In 1724 Eleazer Tyng became colonel of the Upper Middlesex Regiment, during Dummer's War against the Wabanaki. In February 1725 Col. Tyng led a company of Dunstable volunteers, scouting around the Pemigewasset River and Winnepesaukee Lake. In May of 1725, upon learning of Lovewell’s defeat at the hands of Paugus (The Oak) at Saco pond (Lovewell’s Pond), Col. Tyng led an expedition to Saco pond where he found the bodies of Captain Lovewell and 11 of his men. He had the 12 men buried marking their names on nearby trees and had the body of Paugus dug up and identified.

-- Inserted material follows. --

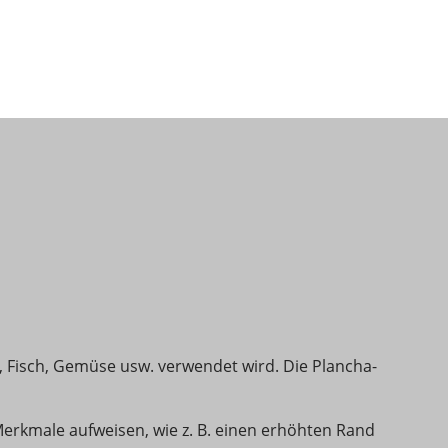
, Fisch, Gemüse usw. verwendet wird. Die Plancha-
erkmale aufweisen, wie z. B. einen erhöhten Rand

Eleazer Tyng is buried in the Tyng Crypt in Drake Cemetery in Tyngsborough, Massachusetts. (This area was in New Hampshire before 1789 but is now part of Massachusetts. ) Nason & Loring describe the crypt as “a large horizontal slate-stone slab, at the head of which rises an ancient Lombardy poplar.”

Photo by Chelmsford Mark Find-a-Gave

They quote the inscription in the slate-stone slab:
“Underneath are Entombed the Remains of Eleazer Tyng, Esq., who died May 21, 1782 aged 92; Mrs. Sarah Tyng who died May 23, 1753, aged 59. John Alford Tyng, Esq., who died Sept  4, 1775, aged 44; John Winslow, Edq., show died Nov.3, 1788; Mrs Sarah Winslow (the last surviving child of the said Eleazor Tyng and the truly liberal Benefactress of the church of  Christ and Grammar School in this place in honor of whose name and family  it is called Tyngsborough), who died Oct. 29, 1791, aged 72.”